__Exercise aim__. Retype the records below from their first line through the line holding "верховенства права и", including both ends and no pictures.

__Available records__.
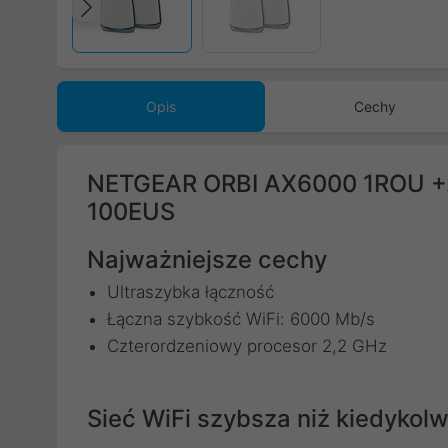
Poprzedni
Opis
Cechy
NETGEAR ORBI AX6000 1ROU +2
100EUS
Najważniejsze cechy
Ultraszybka łączność
Łączna szybkość WiFi: 6000 Mb/s
Czterordzeniowy procesor 2,2 GHz
Sieć WiFi szybsza niż kiedykolw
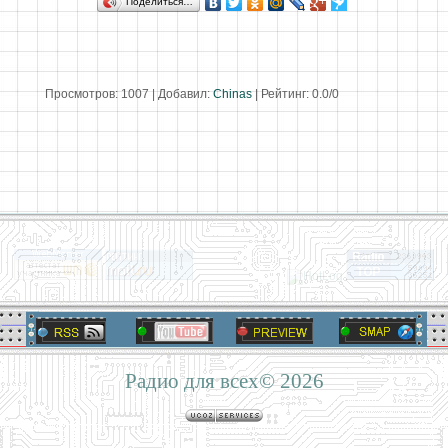
Поделиться…
Просмотров
:
1007
|
Добавил
:
Chinas
|
Рейтинг
:
0.0
/
0
Радио для всех© 2026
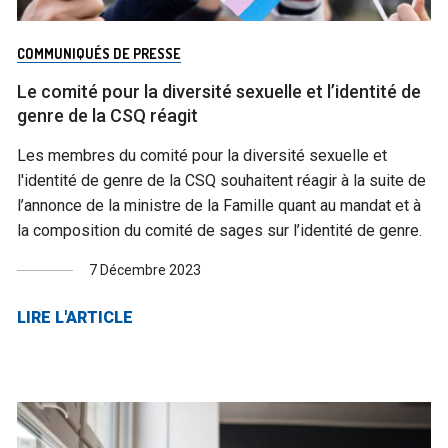
COMMUNIQUÉS DE PRESSE
Le comité pour la diversité sexuelle et l’identité de
genre de la CSQ réagit
Les membres du comité pour la diversité sexuelle et
l'identité de genre de la CSQ souhaitent réagir à la suite de
l’annonce de la ministre de la Famille quant au mandat et à
la composition du comité de sages sur l’identité de genre.
7 Décembre 2023
LIRE L'ARTICLE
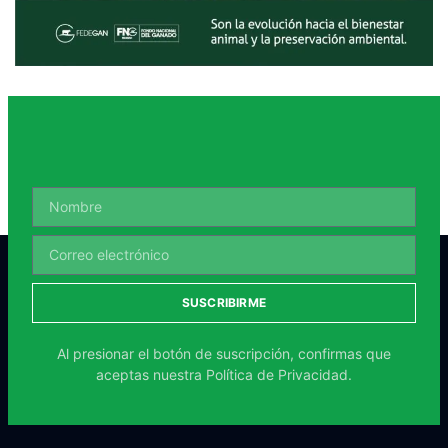
SUSCRIBIRME
Al presionar el botón de suscripción, confirmas que
aceptas nuestra
Política de Privacidad.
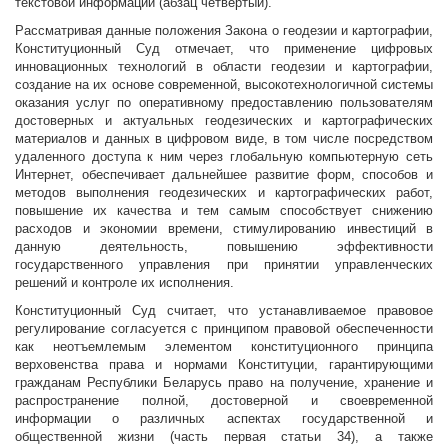
текстовой информации (абзац четвертый).
Рассматривая данные положения Закона о геодезии и картографии,
Конституционный Суд отмечает, что применение цифровых
инновационных технологий в области геодезии и картографии,
создание на их основе современной, высокотехнологичной системы
оказания услуг по оперативному предоставлению пользователям
достоверных и актуальных геодезических и картографических
материалов и данных в цифровом виде, в том числе посредством
удаленного доступа к ним через глобальную компьютерную сеть
Интернет, обеспечивает дальнейшее развитие форм, способов и
методов выполнения геодезических и картографических работ,
повышение их качества и тем самым способствует снижению
расходов и экономии времени, стимулированию инвестиций в
данную деятельность, повышению эффективности
государственного управления при принятии управленческих
решений и контроле их исполнения.
Конституционный Суд считает, что устанавливаемое правовое
регулирование согласуется с принципом правовой обеспеченности
как неотъемлемым элементом конституционного принципа
верховенства права и нормами Конституции, гарантирующими
гражданам Республики Беларусь право на получение, хранение и
распространение полной, достоверной и своевременной
информации о различных аспектах государственной и
общественной жизни (часть первая статьи 34), а также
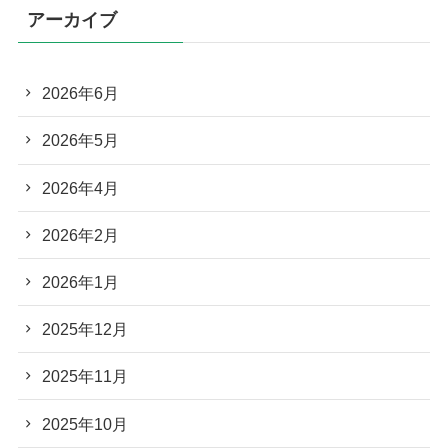
アーカイブ
2026年6月
2026年5月
2026年4月
2026年2月
2026年1月
2025年12月
2025年11月
2025年10月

__Result of the task__.
Poprzedni
Opis
Cechy
NETGEAR ORBI AX6000 1ROU +2
100EUS
Najważniejsze cechy
Ultraszybka łączność
Łączna szybkość WiFi: 6000 Mb/s
Czterordzeniowy procesor 2,2 GHz
Sieć WiFi szybsza niż kiedykolw
Поделиться…
Просмотров
:
1007
|
Добавил
:
Chinas
|
Рейтинг
:
0.0
/
0
Радио для всех© 2026
COMMUNIQUÉS DE PRESSE
Le comité pour la diversité sexuelle et l’identité de
genre de la CSQ réagit
Les membres du comité pour la diversité sexuelle et
l'identité de genre de la CSQ souhaitent réagir à la suite de
l’annonce de la ministre de la Famille quant au mandat et à
la composition du comité de sages sur l’identité de genre.
7 Décembre 2023
LIRE L'ARTICLE
SUSCRIBIRME
Al presionar el botón de suscripción, confirmas que
aceptas nuestra
Política de Privacidad.
текстовой информации (абзац четвертый).
Рассматривая данные положения Закона о геодезии и картографии,
Конституционный Суд отмечает, что применение цифровых
инновационных технологий в области геодезии и картографии,
создание на их основе современной, высокотехнологичной системы
оказания услуг по оперативному предоставлению пользователям
достоверных и актуальных геодезических и картографических
материалов и данных в цифровом виде, в том числе посредством
удаленного доступа к ним через глобальную компьютерную сеть
Интернет, обеспечивает дальнейшее развитие форм, способов и
методов выполнения геодезических и картографических работ,
повышение их качества и тем самым способствует снижению
расходов и экономии времени, стимулированию инвестиций в
данную деятельность, повышению эффективности
государственного управления при принятии управленческих
решений и контроле их исполнения.
Конституционный Суд считает, что устанавливаемое правовое
регулирование согласуется с принципом правовой обеспеченности
как неотъемлемым элементом конституционного принципа
верховенства права и нормами Конституции, гарантирующими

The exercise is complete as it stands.